>>>
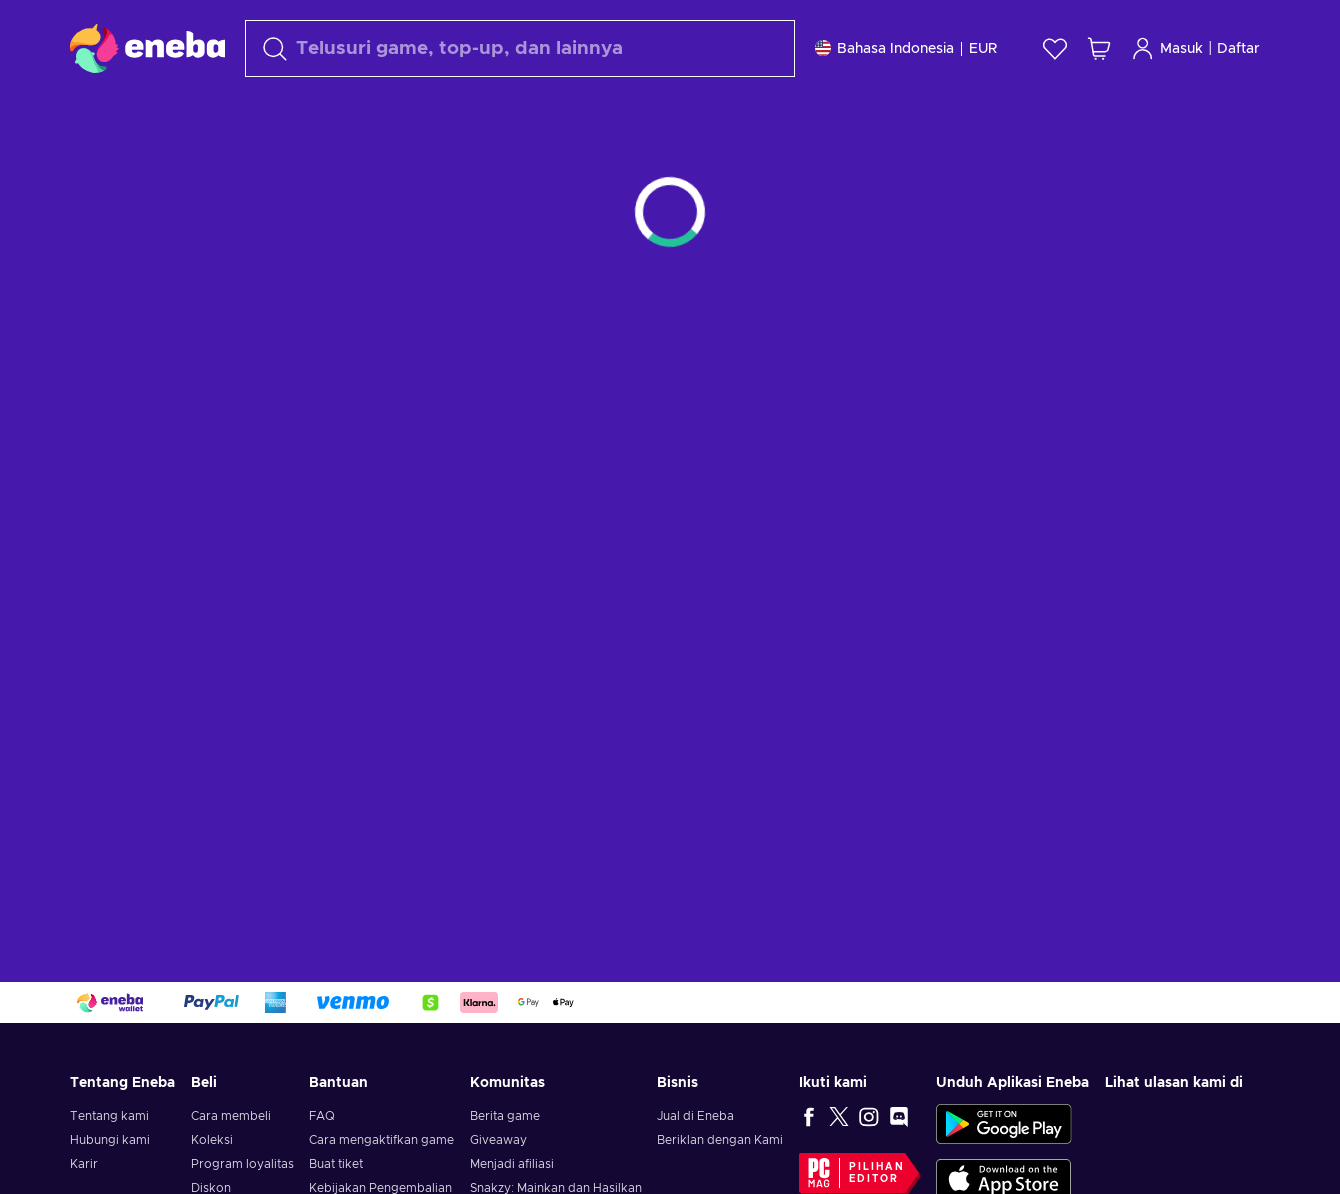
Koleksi (212, 1140)
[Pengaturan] (906, 48)
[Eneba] (147, 48)
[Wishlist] (1055, 48)
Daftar (1238, 49)
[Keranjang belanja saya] (1099, 48)
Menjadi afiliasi (512, 1164)
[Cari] (520, 48)
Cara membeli (231, 1116)
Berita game (505, 1116)
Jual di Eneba (695, 1116)
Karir (84, 1164)
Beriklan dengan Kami (720, 1140)
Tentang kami (109, 1116)
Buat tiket (336, 1164)
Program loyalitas (242, 1164)
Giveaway (498, 1140)
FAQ (322, 1116)
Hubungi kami (110, 1140)
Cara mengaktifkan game (381, 1140)
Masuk (1167, 48)
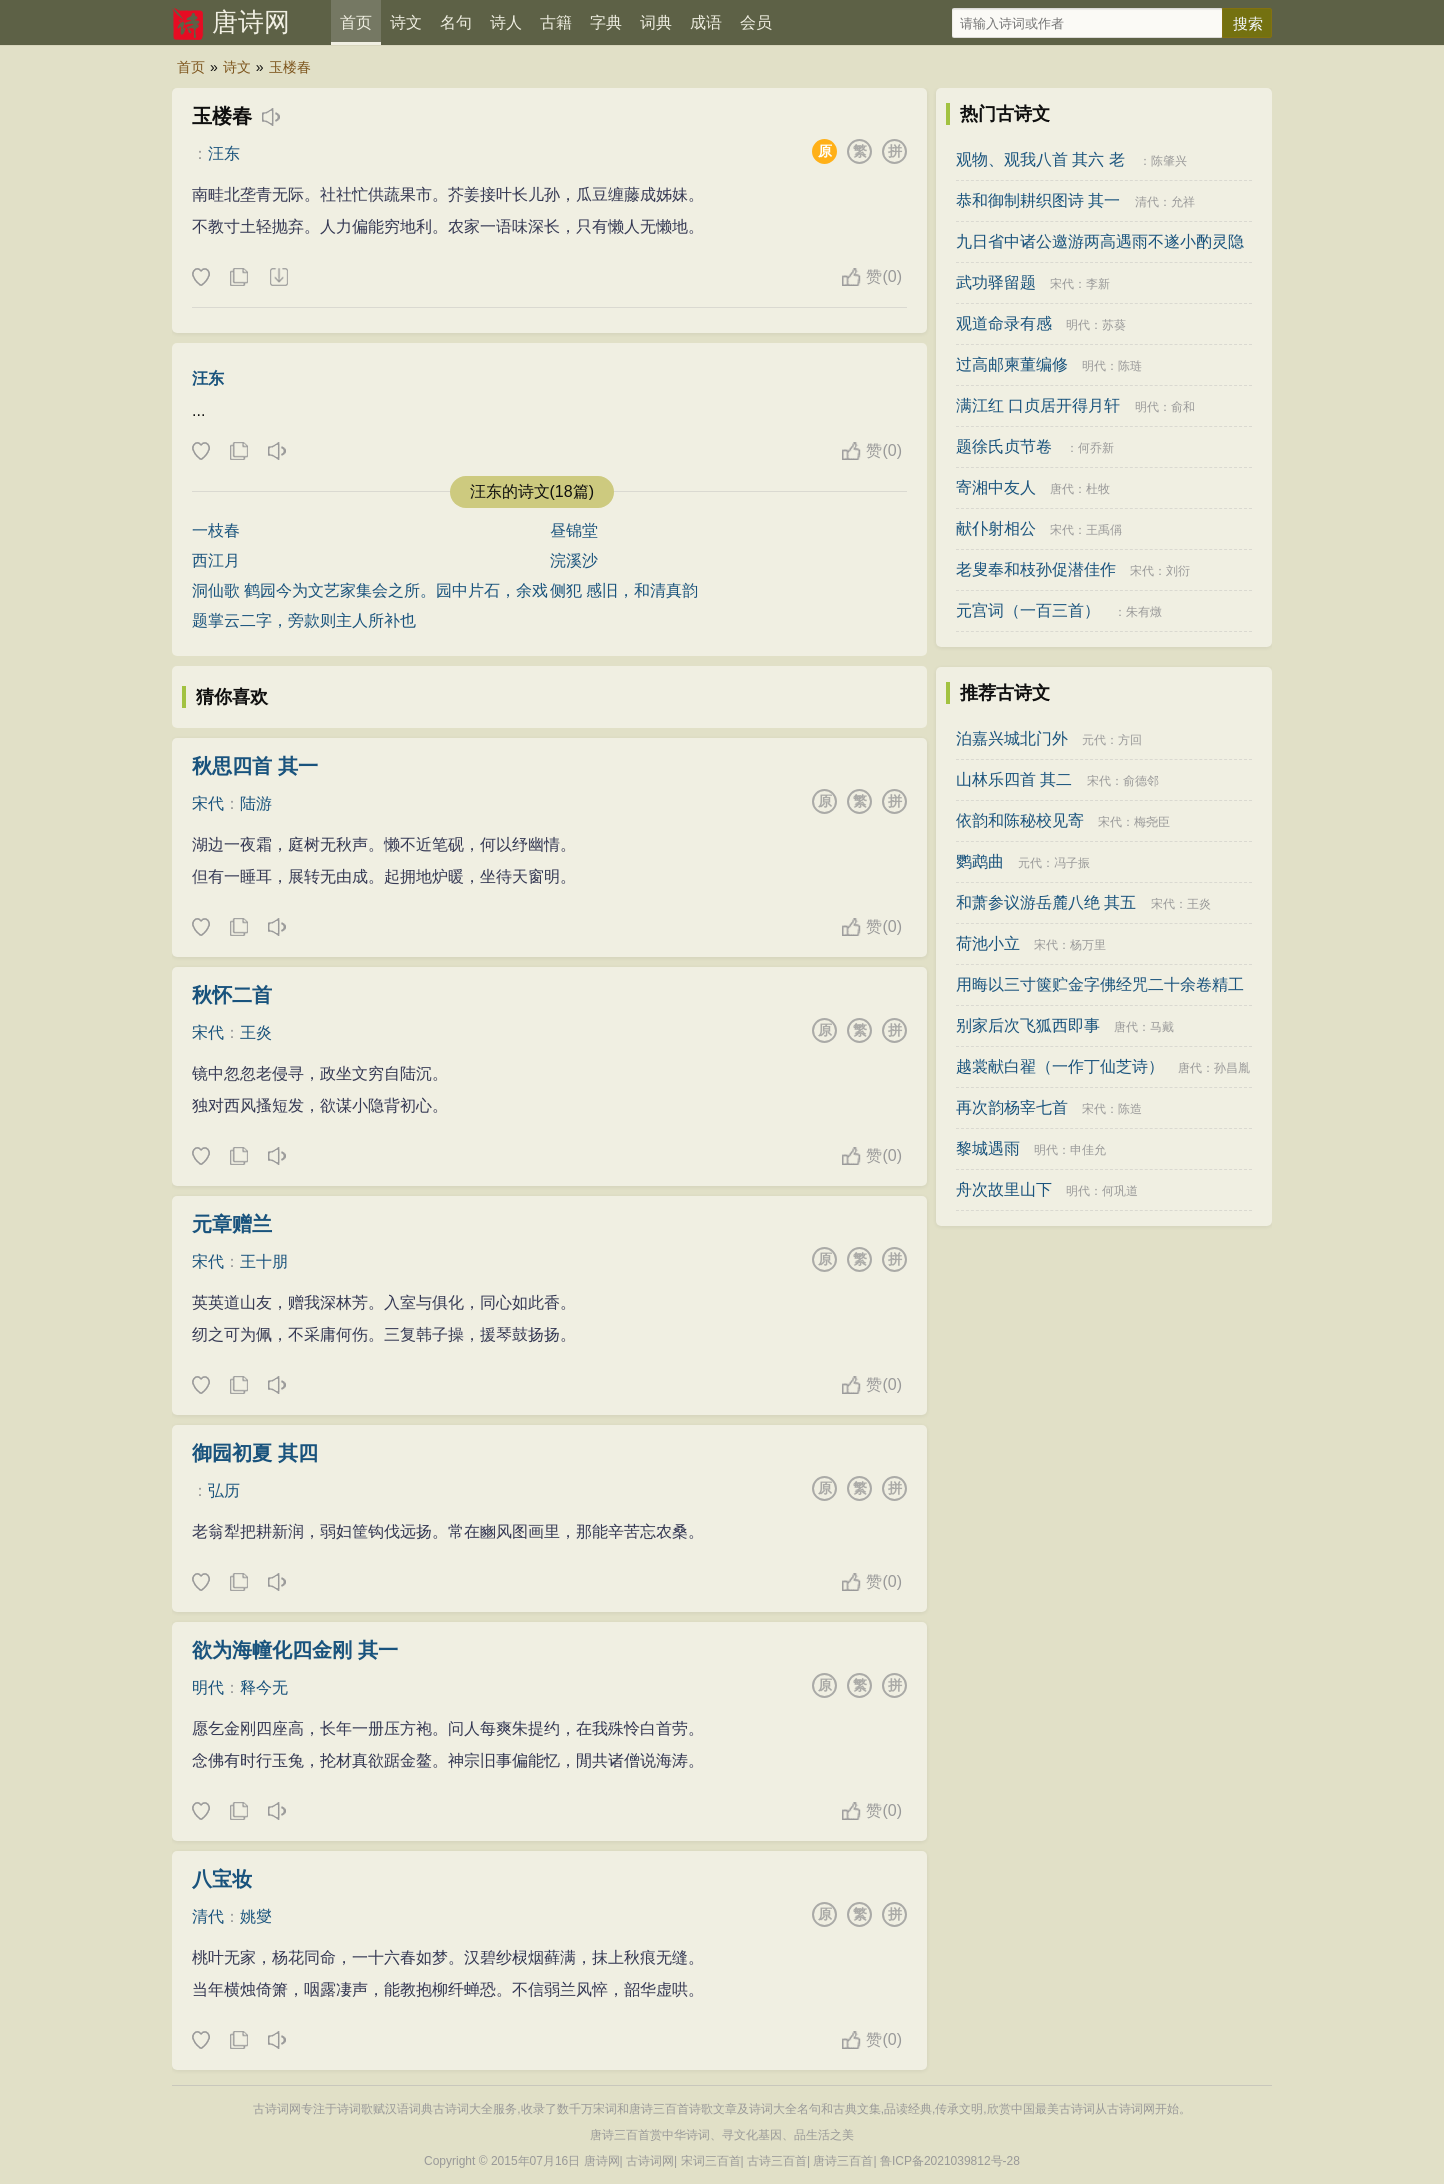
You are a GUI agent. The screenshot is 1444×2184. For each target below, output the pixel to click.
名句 (456, 22)
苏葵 (1114, 325)
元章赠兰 (232, 1224)
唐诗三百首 (843, 2161)
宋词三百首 (711, 2161)
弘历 (224, 1490)
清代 (208, 1916)
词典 (656, 22)
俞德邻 (1141, 781)
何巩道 (1120, 1191)
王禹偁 (1104, 530)
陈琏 (1130, 366)
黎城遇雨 (988, 1148)
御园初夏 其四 (255, 1453)
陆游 (256, 803)
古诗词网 (650, 2161)
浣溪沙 (574, 560)
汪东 (224, 153)
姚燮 (256, 1916)
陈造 (1130, 1109)
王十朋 (264, 1261)
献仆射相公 (996, 528)
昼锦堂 (574, 530)
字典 (606, 22)
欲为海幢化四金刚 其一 (295, 1650)
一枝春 (216, 530)
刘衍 (1178, 571)
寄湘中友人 (996, 487)
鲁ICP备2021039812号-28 (950, 2161)
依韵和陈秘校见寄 (1020, 820)
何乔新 (1096, 448)
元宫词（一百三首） (1028, 610)
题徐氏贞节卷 (1004, 446)
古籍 (556, 22)
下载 (278, 278)
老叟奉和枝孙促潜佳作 (1036, 569)
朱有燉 (1144, 612)
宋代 (208, 803)
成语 (706, 22)
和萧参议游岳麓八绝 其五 (1046, 902)
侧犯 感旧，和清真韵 (624, 590)
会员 (756, 22)
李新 (1098, 284)
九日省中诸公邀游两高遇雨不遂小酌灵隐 (1100, 241)
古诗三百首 (777, 2161)
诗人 (506, 22)
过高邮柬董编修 (1012, 364)
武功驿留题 (996, 282)
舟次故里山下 (1004, 1189)
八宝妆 (222, 1879)
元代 (1094, 740)
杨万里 (1088, 945)
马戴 (1162, 1027)
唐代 (1062, 489)
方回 (1130, 740)
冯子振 (1072, 863)
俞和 (1183, 407)
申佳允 (1088, 1150)
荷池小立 (988, 943)
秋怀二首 (232, 995)
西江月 (216, 560)
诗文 (406, 22)
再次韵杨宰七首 (1012, 1107)
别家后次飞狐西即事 (1028, 1025)
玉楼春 (290, 67)
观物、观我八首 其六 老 (1040, 159)
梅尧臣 (1152, 822)
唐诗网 (251, 22)
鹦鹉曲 (980, 861)
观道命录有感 (1004, 323)
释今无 (264, 1687)
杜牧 (1098, 489)
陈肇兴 (1169, 161)
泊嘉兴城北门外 (1012, 738)
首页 (356, 22)
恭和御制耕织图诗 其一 (1038, 200)
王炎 (256, 1032)
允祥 (1183, 202)
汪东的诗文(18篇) (532, 491)
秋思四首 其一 (255, 766)
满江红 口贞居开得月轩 (1038, 405)
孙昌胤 (1232, 1068)
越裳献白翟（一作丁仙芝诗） (1060, 1066)
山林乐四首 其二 (1014, 779)
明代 (208, 1687)
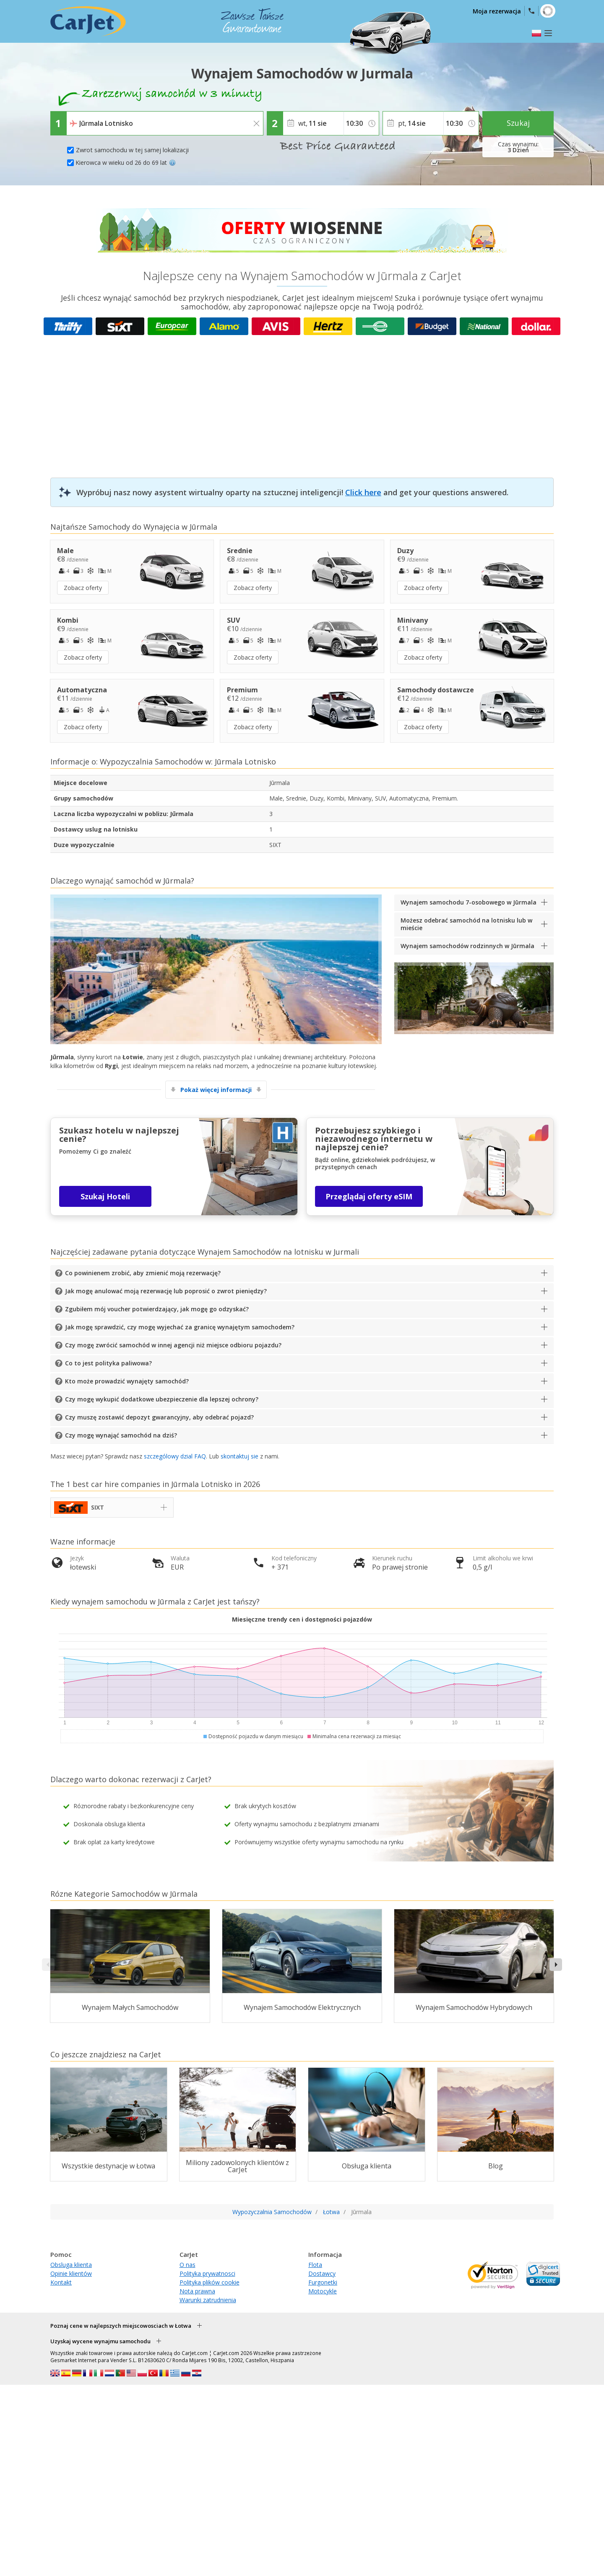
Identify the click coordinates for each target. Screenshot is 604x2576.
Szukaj (518, 123)
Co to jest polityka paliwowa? (108, 1363)
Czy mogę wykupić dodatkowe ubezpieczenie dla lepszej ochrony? (161, 1399)
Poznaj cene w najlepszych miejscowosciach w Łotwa (120, 2325)
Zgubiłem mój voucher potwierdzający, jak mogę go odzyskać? (157, 1309)
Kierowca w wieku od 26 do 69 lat (126, 162)
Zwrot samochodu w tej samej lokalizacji (132, 150)
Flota (315, 2265)
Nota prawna (197, 2291)
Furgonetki (322, 2282)
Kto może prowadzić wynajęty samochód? (127, 1381)
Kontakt (61, 2282)
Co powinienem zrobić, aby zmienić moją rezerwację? (143, 1273)
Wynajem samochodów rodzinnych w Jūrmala (467, 946)
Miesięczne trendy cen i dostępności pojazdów (302, 1619)
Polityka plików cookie (210, 2282)
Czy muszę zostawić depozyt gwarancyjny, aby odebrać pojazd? (159, 1417)
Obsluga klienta (71, 2265)
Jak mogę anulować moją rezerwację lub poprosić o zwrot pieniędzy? (166, 1291)
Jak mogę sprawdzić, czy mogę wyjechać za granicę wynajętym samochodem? (179, 1327)
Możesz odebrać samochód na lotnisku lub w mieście (466, 924)
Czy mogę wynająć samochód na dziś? (121, 1435)
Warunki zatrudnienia (208, 2300)
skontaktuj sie (239, 1456)
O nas (187, 2265)
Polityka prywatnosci (207, 2273)
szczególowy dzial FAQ (175, 1456)
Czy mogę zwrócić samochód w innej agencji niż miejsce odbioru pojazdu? (173, 1345)
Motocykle (322, 2291)
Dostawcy (322, 2273)
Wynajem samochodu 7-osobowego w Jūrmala (468, 902)
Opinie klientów (71, 2273)
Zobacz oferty (83, 588)
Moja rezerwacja (497, 11)
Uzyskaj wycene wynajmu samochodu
<<<
**Goal of the exercise:** Copy out exactly the lines above beginning with the line that contains "唐诗网 (251, 22)" and finishing with the line that contains "Czy mogę wykupić", including both; leave the pictures out.

**Solution:**
唐诗网 (251, 22)
鹦鹉曲 (980, 861)
观道命录有感 (1004, 323)
释今无 (264, 1687)
杜牧 (1098, 489)
陈肇兴 (1169, 161)
泊嘉兴城北门外 (1012, 738)
首页 (356, 22)
恭和御制耕织图诗 其一 (1038, 200)
王炎 (256, 1032)
允祥 (1183, 202)
汪东的诗文(18篇) (532, 491)
秋思四首 其一 (255, 766)
满江红 口贞居开得月轩 (1038, 405)
孙昌胤 (1232, 1068)
越裳献白翟（一作丁仙芝诗） (1060, 1066)
山林乐四首 其二 (1014, 779)
明代 (208, 1687)
Identify the click coordinates for each target. Screenshot is 604x2576.
Szukaj (518, 123)
Co to jest polityka paliwowa? (108, 1363)
Czy mogę wykupić dodatkowe ubezpieczenie dla lepszej ochrony? (161, 1399)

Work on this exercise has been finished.